INSTRUCTIONS TO FOLLOW
Once the pictures are set aside, reproduce all of the records exactly.

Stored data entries
[Start of section]

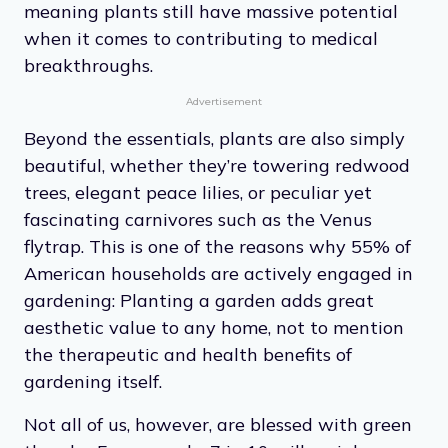
meaning plants still have massive potential
when it comes to contributing to medical
breakthroughs.
Advertisement
Beyond the essentials, plants are also simply
beautiful, whether they’re towering redwood
trees, elegant peace lilies, or peculiar yet
fascinating carnivores such as the Venus
flytrap. This is one of the reasons why 55% of
American households are actively engaged in
gardening: Planting a garden adds great
aesthetic value to any home, not to mention
the therapeutic and health benefits of
gardening itself.
Not all of us, however, are blessed with green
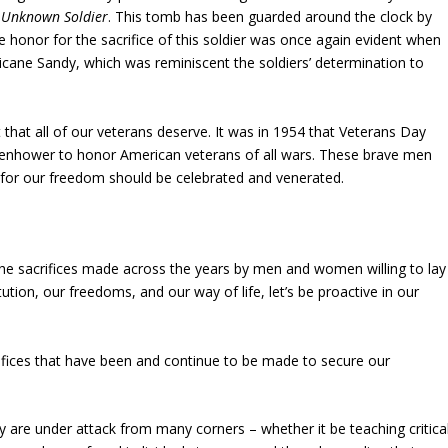
 Unknown Soldier
. This tomb has been guarded around the clock by
honor for the sacrifice of this soldier was once again evident when
ricane Sandy, which was reminiscent the soldiers’ determination to
 that all of our veterans deserve. It was in 1954 that Veterans Day
isenhower to honor American veterans of all wars. These brave men
s for our freedom should be celebrated and venerated.
the sacrifices made across the years by men and women willing to lay
ution, our freedoms, and our way of life, let’s be proactive in our
ifices that have been and continue to be made to secure our
hey are under attack from many corners – whether it be teaching critica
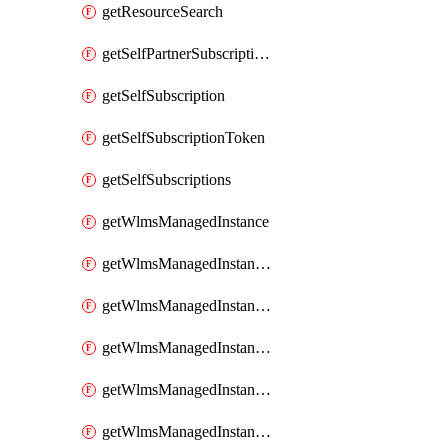
getResourceSearch
getSelfPartnerSubscriptions
getSelfSubscription
getSelfSubscriptionToken
getSelfSubscriptions
getWlmsManagedInstance
getWlmsManagedInstanceScanResults
getWlmsManagedInstanceServer
getWlmsManagedInstanceServerInstalledPatches
getWlmsManagedInstanceServers
getWlmsManagedInstances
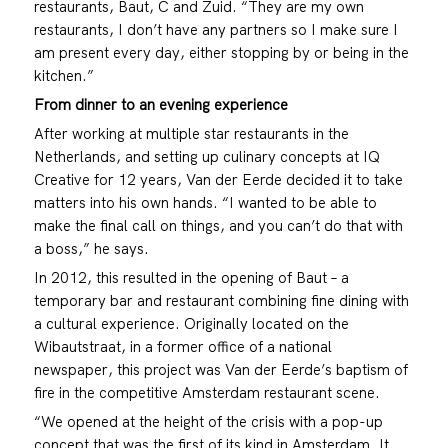
restaurants, Baut, C and Zuid. “They are my own
restaurants, I don’t have any partners so I make sure I
am present every day, either stopping by or being in the
kitchen.”
From dinner to an evening experience
After working at multiple star restaurants in the
Netherlands, and setting up culinary concepts at IQ
Creative for 12 years, Van der Eerde decided it to take
matters into his own hands. “I wanted to be able to
make the final call on things, and you can’t do that with
a boss,” he says.
In 2012, this resulted in the opening of Baut – a
temporary bar and restaurant combining fine dining with
a cultural experience. Originally located on the
Wibautstraat, in a former office of a national
newspaper, this project was Van der Eerde’s baptism of
fire in the competitive Amsterdam restaurant scene.
“We opened at the height of the crisis with a pop-up
concept that was the first of its kind in Amsterdam. It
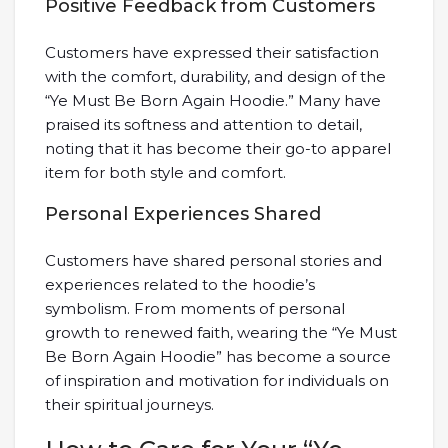
Positive Feedback from Customers
Customers have expressed their satisfaction
with the comfort, durability, and design of the
“Ye Must Be Born Again Hoodie.” Many have
praised its softness and attention to detail,
noting that it has become their go-to apparel
item for both style and comfort.
Personal Experiences Shared
Customers have shared personal stories and
experiences related to the hoodie’s
symbolism. From moments of personal
growth to renewed faith, wearing the “Ye Must
Be Born Again Hoodie” has become a source
of inspiration and motivation for individuals on
their spiritual journeys.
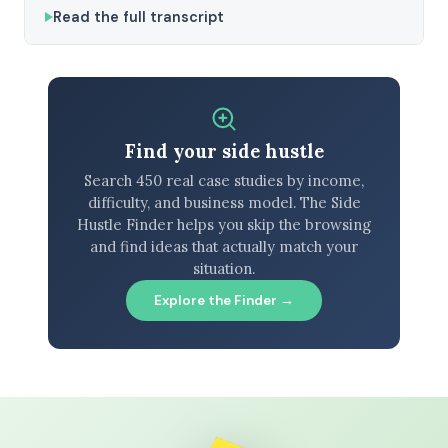
Read the full transcript
Find your side hustle
Search 450 real case studies by income,
difficulty, and business model. The Side
Hustle Finder helps you skip the browsing
and find ideas that actually match your
situation.
Explore the Finder →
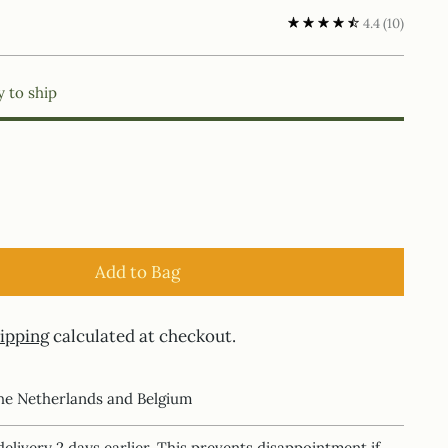
4.4
(10)
y to ship
Add to Bag
ipping
calculated at checkout.
the Netherlands and Belgium
delivery 2 days earlier. This prevents disappointment if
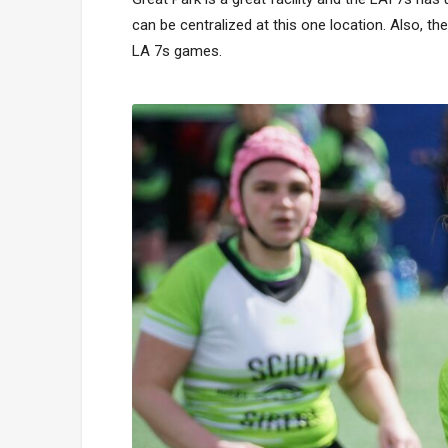
can be centralized at this one location. Also, t
LA 7s games.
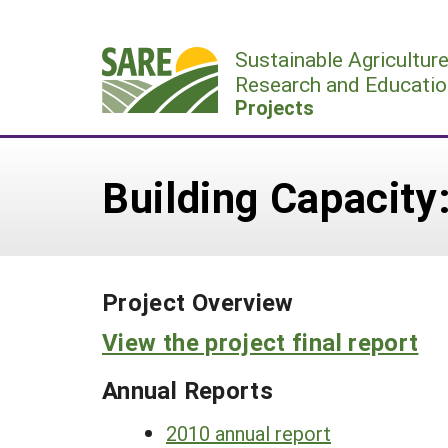
Skip
to
Sustainable Agricultur
content
Research and Educatio
Projects
Building Capacity
Project Overview
View the project final report
Annual Reports
2010 annual report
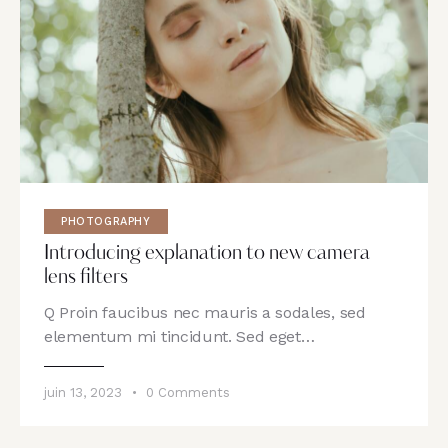
PHOTOGRAPHY
Introducing explanation to new camera
lens filters
Q Proin faucibus nec mauris a sodales, sed
elementum mi tincidunt. Sed eget…
juin 13, 2023
0
Comments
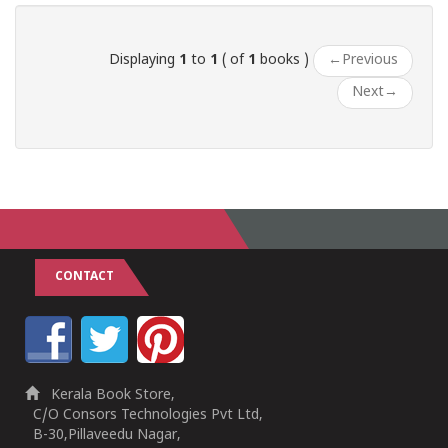
Displaying
1
to
1
( of
1
books )
←
Previous
Next
→
CONTACT
Kerala Book Store,
C/O Consors Technologies Pvt Ltd,
B-30,Pillaveedu Nagar,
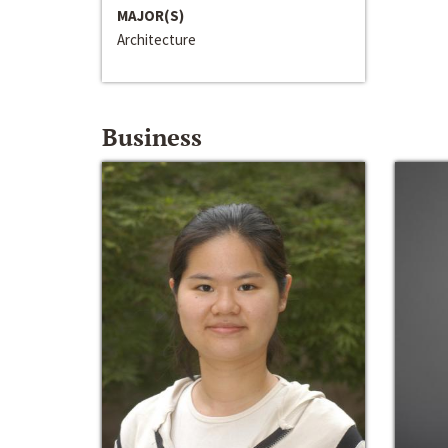
MAJOR(S)
Architecture
Business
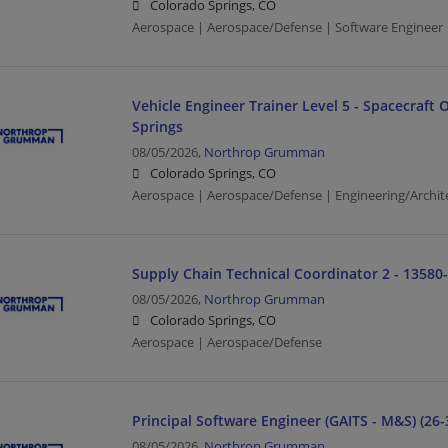
Colorado Springs, CO
Aerospace | Aerospace/Defense | Software Engineer 
Vehicle Engineer Trainer Level 5 - Spacecraft 
Springs
08/05/2026,
Northrop Grumman
Colorado Springs, CO
Aerospace | Aerospace/Defense | Engineering/Archit
Supply Chain Technical Coordinator 2 - 13580
08/05/2026,
Northrop Grumman
Colorado Springs, CO
Aerospace | Aerospace/Defense
Principal Software Engineer (GAITS - M&S) (26-
08/05/2026,
Northrop Grumman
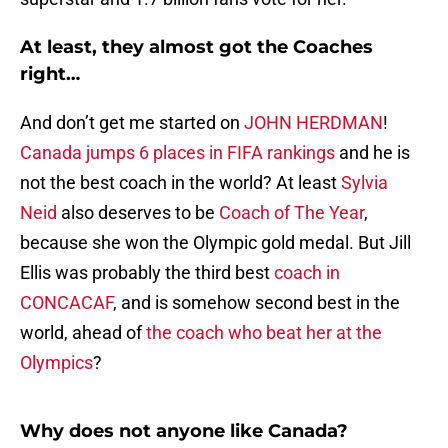
At least, they almost got the Coaches
right…
And don’t get me started on
JOHN HERDMAN
!
Canada jumps 6 places in FIFA rankings
and he is
not the best coach in the world? At least
Sylvia
Neid
also deserves to be
Coach of The Year
,
because she won the Olympic gold medal. But Jill
Ellis was probably the third best
coach in
CONCACAF
, and is somehow second best in the
world, ahead of
the coach who beat her at the
Olympics
?
Why does not anyone like Canada?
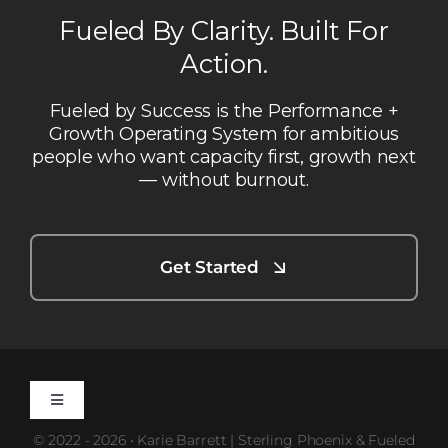
Fueled By Clarity. Built For
Action.
Fueled by Success is the Performance +
Growth Operating System for ambitious
people who want capacity first, growth next
— without burnout.
Get Started
Toggle
Navigation
© 2022 - 2026 • Karie Barrett | Sterling Phoenix & Fueled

[End of section]

SOLUTION TO THIS PROBLEM
meaning plants still have massive potential
when it comes to contributing to medical
breakthroughs.
Advertisement
Beyond the essentials, plants are also simply
beautiful, whether they’re towering redwood
trees, elegant peace lilies, or peculiar yet
fascinating carnivores such as the Venus
flytrap. This is one of the reasons why 55% of
American households are actively engaged in
gardening: Planting a garden adds great
aesthetic value to any home, not to mention
the therapeutic and health benefits of
gardening itself.
Not all of us, however, are blessed with green
 Unknown Soldier
. This tomb has been guarded around the clock by
honor for the sacrifice of this soldier was once again evident when
ricane Sandy, which was reminiscent the soldiers’ determination to
 that all of our veterans deserve. It was in 1954 that Veterans Day
isenhower to honor American veterans of all wars. These brave men
s for our freedom should be celebrated and venerated.
the sacrifices made across the years by men and women willing to lay
ution, our freedoms, and our way of life, let’s be proactive in our
ifices that have been and continue to be made to secure our
hey are under attack from many corners – whether it be teaching critica
getResourceSearch
getSelfPartnerSubscriptions
getSelfSubscription
getSelfSubscriptionToken
getSelfSubscriptions
getWlmsManagedInstance
getWlmsManagedInstanceScanResults
getWlmsManagedInstanceServer
getWlmsManagedInstanceServerInstalledPatches
getWlmsManagedInstanceServers
getWlmsManagedInstances
restaurants, Baut, C and Zuid. “They are my own
restaurants, I don’t have any partners so I make sure I
am present every day, either stopping by or being in the
kitchen.”
From dinner to an evening experience
After working at multiple star restaurants in the
Netherlands, and setting up culinary concepts at IQ
Creative for 12 years, Van der Eerde decided it to take
matters into his own hands. “I wanted to be able to
make the final call on things, and you can’t do that with
a boss,” he says.
In 2012, this resulted in the opening of Baut – a
temporary bar and restaurant combining fine dining with
a cultural experience. Originally located on the
Wibautstraat, in a former office of a national
newspaper, this project was Van der Eerde’s baptism of
fire in the competitive Amsterdam restaurant scene.
“We opened at the height of the crisis with a pop-up
concept that was the first of its kind in Amsterdam. It
Positive Feedback from Customers
Customers have expressed their satisfaction
with the comfort, durability, and design of the
“Ye Must Be Born Again Hoodie.” Many have
praised its softness and attention to detail,
noting that it has become their go-to apparel
item for both style and comfort.
Personal Experiences Shared
Customers have shared personal stories and
experiences related to the hoodie’s
symbolism. From moments of personal
growth to renewed faith, wearing the “Ye Must
Be Born Again Hoodie” has become a source
of inspiration and motivation for individuals on
their spiritual journeys.
Read the full transcript
Find your side hustle
Search 450 real case studies by income,
difficulty, and business model. The Side
Hustle Finder helps you skip the browsing
and find ideas that actually match your
situation.
Explore the Finder →
4.4
(10)
y to ship
Add to Bag
ipping
calculated at checkout.
the Netherlands and Belgium
delivery 2 days earlier. This prevents disappointment if
can be centralized at this one location. Also, t
LA 7s games.
Skip
to
Sustainable Agricultur
content
Research and Educatio
Projects
Building Capacity
Project Overview
View the project final report
Annual Reports
2010 annual report
PHOTOGRAPHY
Introducing explanation to new camera
lens filters
Q Proin faucibus nec mauris a sodales, sed
elementum mi tincidunt. Sed eget…
juin 13, 2023
0
Comments
Displaying
1
to
1
( of
1
books )
←
Previous
Next
→
CONTACT
Kerala Book Store,
C/O Consors Technologies Pvt Ltd,
B-30,Pillaveedu Nagar,
MAJOR(S)
Architecture
Business
Colorado Springs, CO
Aerospace | Aerospace/Defense | Software Engineer 
Vehicle Engineer Trainer Level 5 - Spacecraft 
Springs
08/05/2026,
Northrop Grumman
Colorado Springs, CO
Aerospace | Aerospace/Defense | Engineering/Archit
Supply Chain Technical Coordinator 2 - 13580
08/05/2026,
Northrop Grumman
Colorado Springs, CO
Aerospace | Aerospace/Defense
Principal Software Engineer (GAITS - M&S) (26-
08/05/2026,
Northrop Grumman
At least, they almost got the Coaches
right…
And don’t get me started on
JOHN HERDMAN
!
Canada jumps 6 places in FIFA rankings
and he is
not the best coach in the world? At least
Sylvia
Neid
also deserves to be
Coach of The Year
,
because she won the Olympic gold medal. But Jill
Ellis was probably the third best
coach in
CONCACAF
, and is somehow second best in the
world, ahead of
the coach who beat her at the
Olympics
?
Why does not anyone like Canada?
Fueled By Clarity. Built For
Action.
Fueled by Success is the Performance +
Growth Operating System for ambitious
people who want capacity first, growth next
— without burnout.
Get Started
Toggle
Navigation
© 2022 - 2026 • Karie Barrett | Sterling Phoenix & Fueled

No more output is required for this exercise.